I had my kids in the 80’s and I feared I would do this. I was working full time and in a dysfunctional marriage. I was totally exhausted a lot of the time and felt like a zombie often. I would have nightmares that I left my kid in the car and wake up in a panic. I did put my daughter in her car seat, throw the keys on the driver side, lock the door and close it once. I was near a hospital and their maintenance staff broke into the car for me. This was before cell phones and I had to leave her in the car while I walked almost half a block to get help. Talk about panic!!

deni's avatar

I am not sure how you forget about a person you are with, period, regardless of age or where they are sitting in relation to you. Another excuse for general stupidity. How sad.

Judi's avatar

Thanks @deni . You’ve obviously never been that stressed. I hope when you have kids you have the luxury of a good job to pay good nannies or are able to stay home.

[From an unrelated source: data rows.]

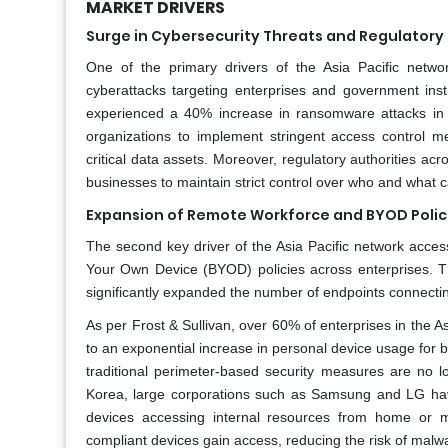
MARKET DRIVERS
Surge in Cybersecurity Threats and Regulator
One of the primary drivers of the Asia Pacific netwo
cyberattacks targeting enterprises and government insti
experienced a 40% increase in ransomware attacks in
organizations to implement stringent access control m
critical data assets. Moreover, regulatory authorities a
businesses to maintain strict control over who and what 
Expansion of Remote Workforce and BYOD Polic
The second key driver of the Asia Pacific network acces
Your Own Device (BYOD) policies across enterprises. T
significantly expanded the number of endpoints connecti
As per Frost & Sullivan, over 60% of enterprises in the A
to an exponential increase in personal device usage fo
traditional perimeter-based security measures are no lo
Korea, large corporations such as Samsung and LG h
devices accessing internal resources from home or 
compliant devices gain access, reducing the risk of malwar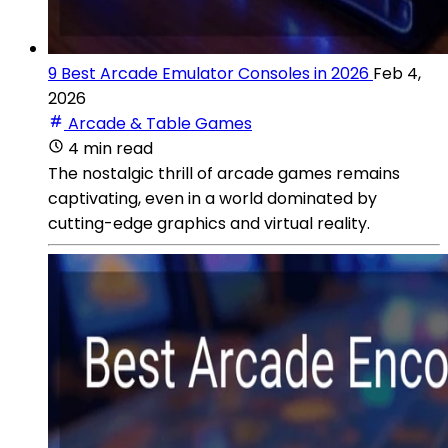
9 Best Arcade Emulator Consoles in 2026
Feb 4,
2026
Arcade & Table Games
4 min read
The nostalgic thrill of arcade games remains
captivating, even in a world dominated by
cutting-edge graphics and virtual reality.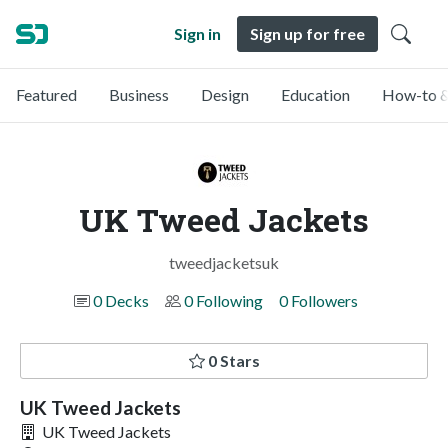
Sign in
Sign up for free
Featured
Business
Design
Education
How-to &
UK Tweed Jackets
tweedjacketsuk
0 Decks
0 Following
0 Followers
0 Stars
UK Tweed Jackets
UK Tweed Jackets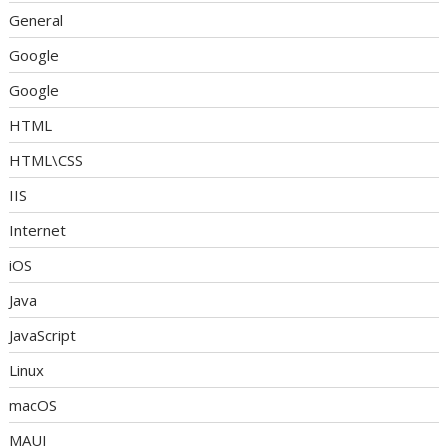
General
Google
Google
HTML
HTML\CSS
IIS
Internet
iOS
Java
JavaScript
Linux
macOS
MAUI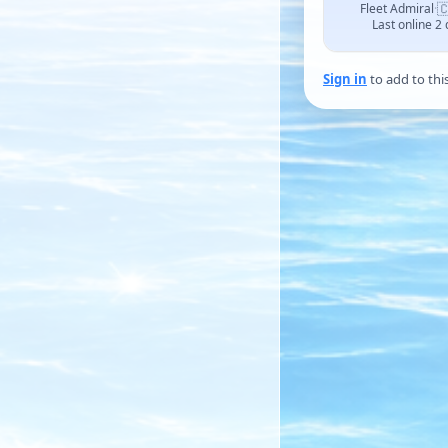

Fleet Admiral
·
Last online 2
Sign in
to add to thi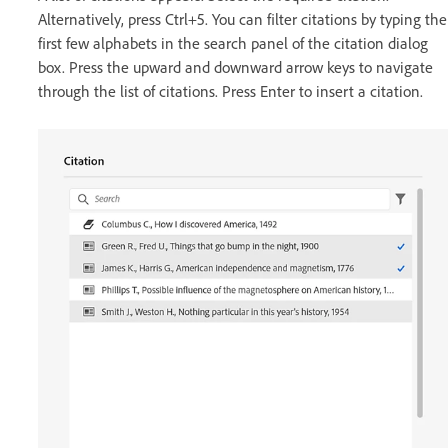
Alternatively, press Ctrl+5. You can filter citations by typing the
first few alphabets in the search panel of the citation dialog
box. Press the upward and downward arrow keys to navigate
through the list of citations. Press Enter to insert a citation.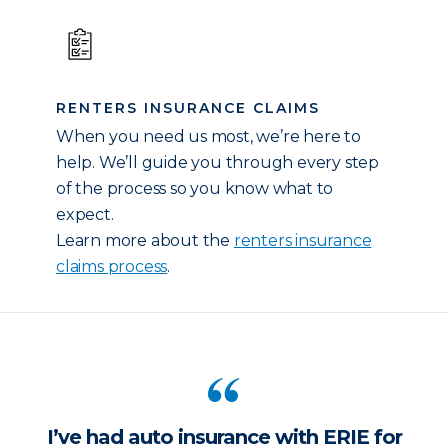
RENTERS INSURANCE CLAIMS
When you need us most, we’re here to
help. We’ll guide you through every step
of the process so you know what to
expect.
Learn more about the
renters insurance
claims process
.
I’ve had auto insurance with ERIE for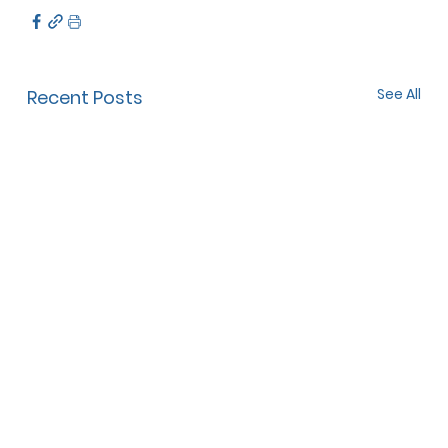
See All
Recent Posts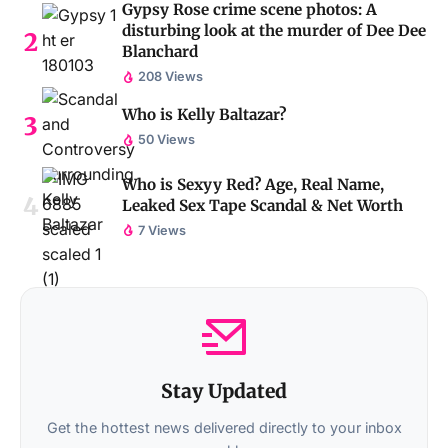
Gypsy Rose crime scene photos: A
disturbing look at the murder of Dee Dee
Blanchard
208 Views
Who is Kelly Baltazar?
50 Views
Who is Sexyy Red? Age, Real Name,
Leaked Sex Tape Scandal & Net Worth
7 Views
Stay Updated
Get the hottest news delivered directly to your inbox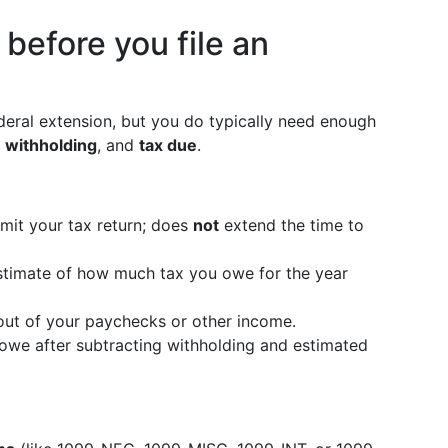
before you file an
federal extension, but you do typically need enough
,
withholding
, and
tax due
.
mit your tax return; does
not
extend the time to
timate of how much tax you owe for the year
ut of your paychecks or other income.
owe after subtracting withholding and estimated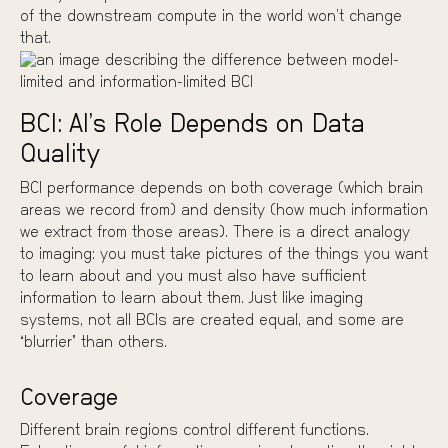
of the downstream compute in the world won’t change
that.
BCI: AI’s Role Depends on Data
Quality
BCI performance depends on both coverage (which brain
areas we record from) and density (how much information
we extract from those areas). There is a direct analogy
to imaging: you must take pictures of the things you want
to learn about and you must also have sufficient
information to learn about them. Just like imaging
systems, not all BCIs are created equal, and some are
“blurrier” than others.
Coverage
Different brain regions control different functions.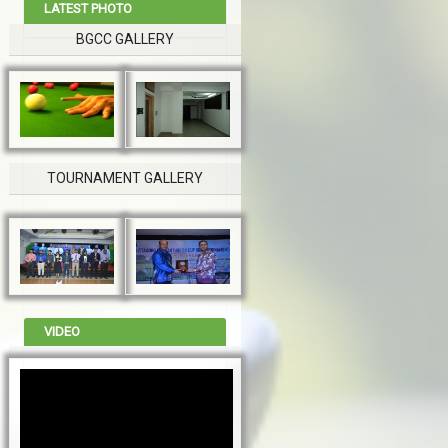
LATEST PHOTO
BGCC GALLERY
TOURNAMENT GALLERY
VIDEO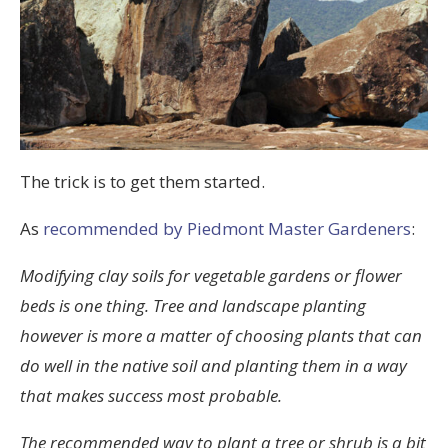
The trick is to get them started.
As
recommended by Piedmont Master Gardeners
:
Modifying clay soils for vegetable gardens or flower
beds is one thing. Tree and landscape planting
however is more a matter of choosing plants that can
do well in the native soil and planting them in a way
that makes success most probable.
The recommended way to plant a tree or shrub is a bit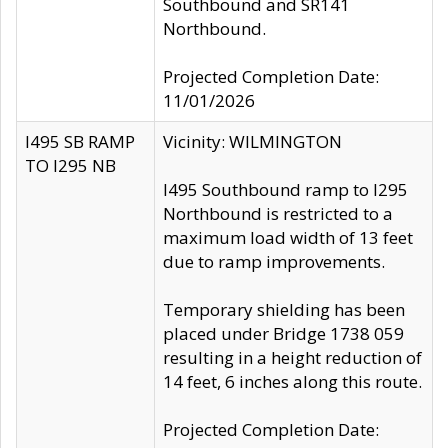
Southbound and SR141
Northbound.
Projected Completion Date:
11/01/2026
I495 SB RAMP
Vicinity: WILMINGTON
TO I295 NB
I495 Southbound ramp to I295
Northbound is restricted to a
maximum load width of 13 feet
due to ramp improvements.
Temporary shielding has been
placed under Bridge 1738 059
resulting in a height reduction of
14 feet, 6 inches along this route.
Projected Completion Date: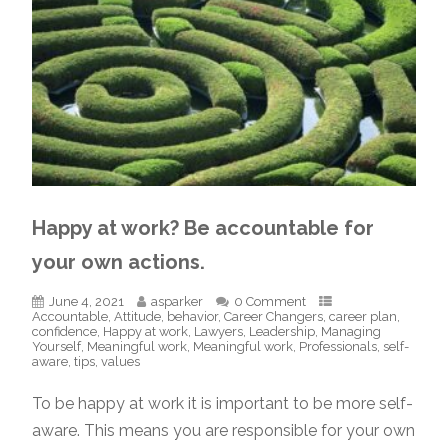
Happy at work? Be accountable for
your own actions.
June 4, 2021
asparker
0 Comment
Accountable
,
Attitude
,
behavior
,
Career Changers
,
career plan
,
confidence
,
Happy at work
,
Lawyers
,
Leadership
,
Managing
Yourself
,
Meaningful work
,
Meaningful work
,
Professionals
,
self-
aware
,
tips
,
values
To be happy at work it is important to be more self-
aware. This means you are responsible for your own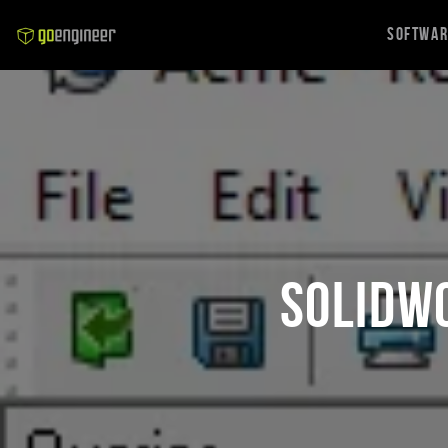
Softwa
SOLIDW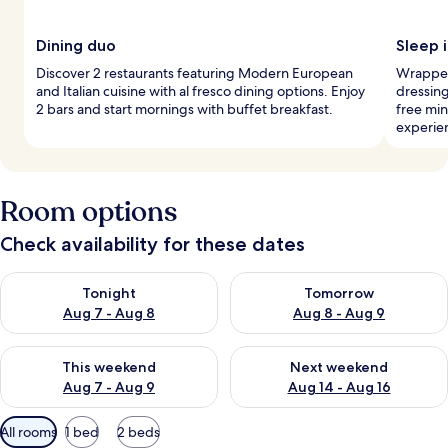
Dining duo
Sleep i
Discover 2 restaurants featuring Modern European
Wrapped
and Italian cuisine with al fresco dining options. Enjoy
dressing
2 bars and start mornings with buffet breakfast.
free min
experie
Room options
Check availability for these dates
Check availability for tonight Aug 7 - Aug 8
Check availability for tomorr
Tonight
Tomorrow
Aug 7 - Aug 8
Aug 8 - Aug 9
Check availability for this weekend Aug 7 - Aug 9
Check availability for next we
This weekend
Next weekend
Aug 7 - Aug 9
Aug 14 - Aug 16
Available
All rooms
1 bed
2 beds
filters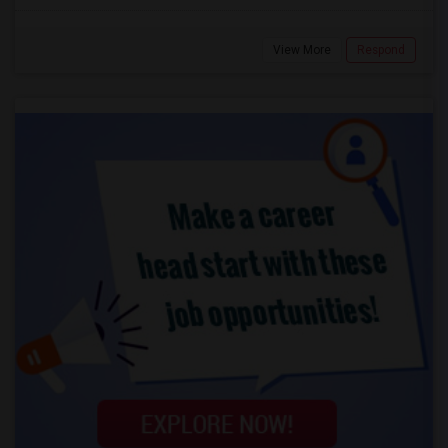
View More
Respond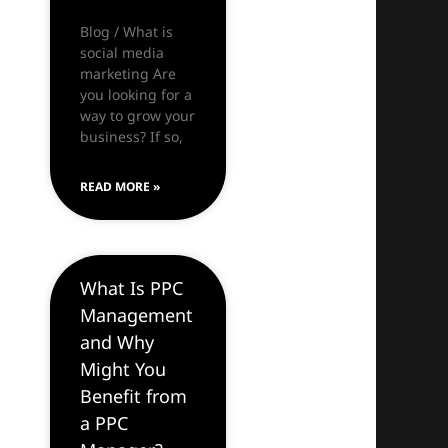
Blog / What is
social media
marketing Are
you looking for a
way to grow your
business? If so,
READ MORE »
What Is PPC
Management
and Why
Might You
Benefit from
a PPC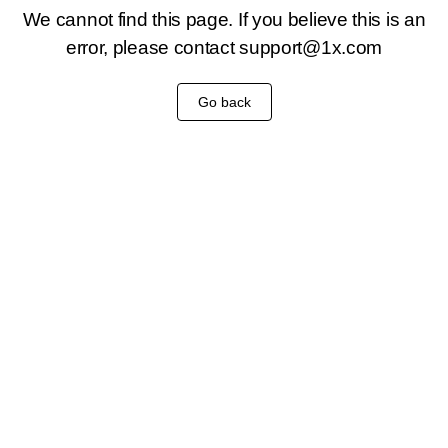
We cannot find this page. If you believe this is an
error, please contact
support@1x.com
Go back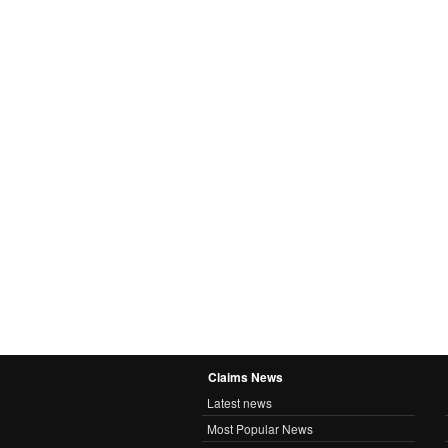
Claims News
Latest news
Most Popular News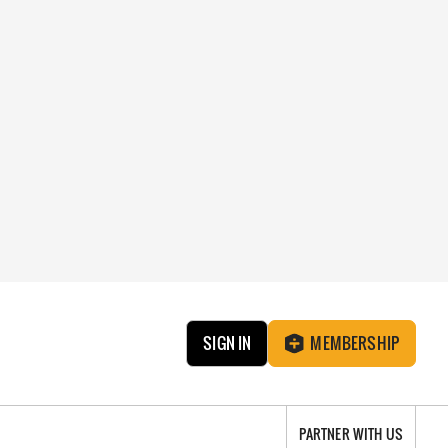
SIGN IN
MEMBERSHIP
PARTNER WITH US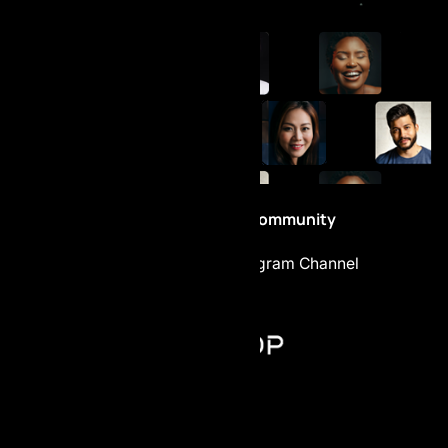
Be part of the Community
Telegram Chat
Telegram Channel
AI Prop - FZCO
Register number: 63721
Building A1, Dubai Digital Park,
Dubai Silicon Oasis, Dubai, UAE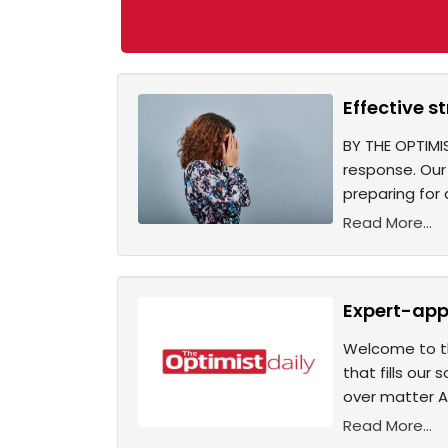
Effective s
BY THE OPTIMIS
response. Our
preparing for
Read More...
Expert-app
Welcome to th
that fills our
over matter A
Read More...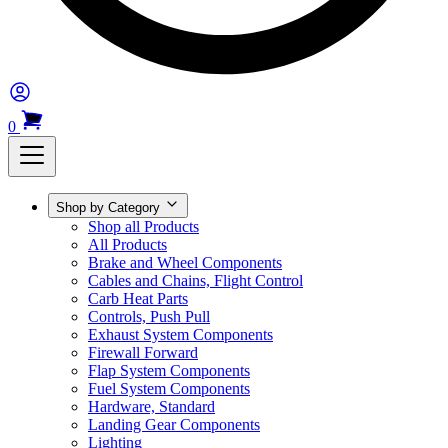
0
Shop by Category
Shop all Products
All Products
Brake and Wheel Components
Cables and Chains, Flight Control
Carb Heat Parts
Controls, Push Pull
Exhaust System Components
Firewall Forward
Flap System Components
Fuel System Components
Hardware, Standard
Landing Gear Components
Lighting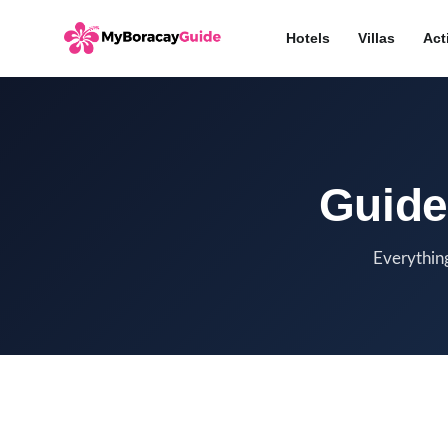
Hotels
Villas
Act
Guide
Everything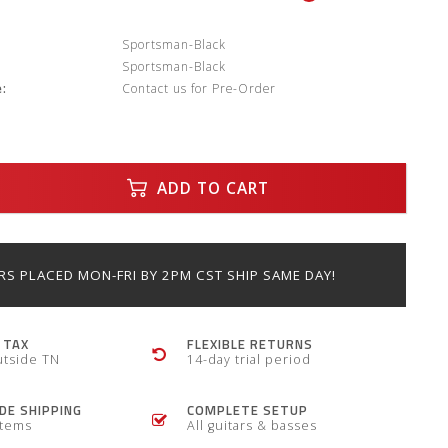
:
Sportsman-Black
Sportsman-Black
:
Contact us for Pre-Order
ADD TO CART
S PLACED MON-FRI BY 2PM CST SHIP SAME DAY!
 TAX
FLEXIBLE RETURNS
utside TN
14-day trial period
E SHIPPING
COMPLETE SETUP
items
All guitars & basses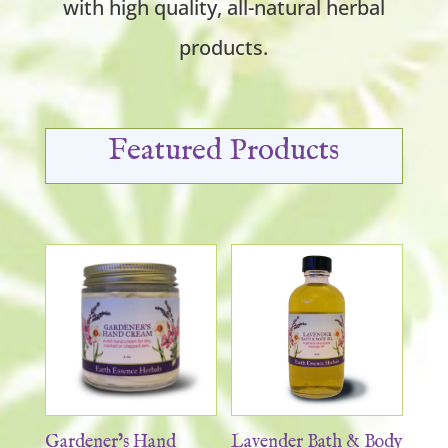
with high quality, all-natural herbal
products.
Featured Products
Gardener’s Hand
Lavender Bath & Body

Many women work their asses off all day to provide for their kids and are in a state of total exhaustion. If the baby is asleep in the back it is possible to just go on auto pilot. I have so much compassion for women that this has happened to. It has nothing to do with intelligence and everything to do with stress.

YARNLADY's avatar

I don’t see how it is possible to forget you have your baby with you. It never happened to me or anyone I know.

Bellatrix's avatar

I can see how it happens. People are stressed. A million things on their minds. Especially if the child isn’t normally with them on that route or at that time, so something is outside the norm, and they’re distracted. It never happened to me but I’ve known people to drive to their workplace when they’re on their way to a quite different destination. I’ve heard of people arriving at work with their kid in the back of the car because they forgot to stop at the kindy.

Katniss's avatar

Mind blowing, isn’t it?

There was a lady in Detroit a few years ago that left her kids in the car for 2 hours while she went and got her hair and nails done. It was during the summer. Both of her kids died. It was well over 100 degrees inside the car.

I don’t get it either. I never even left my son alone in the car for 2 minutes while I went inside to pay for gas.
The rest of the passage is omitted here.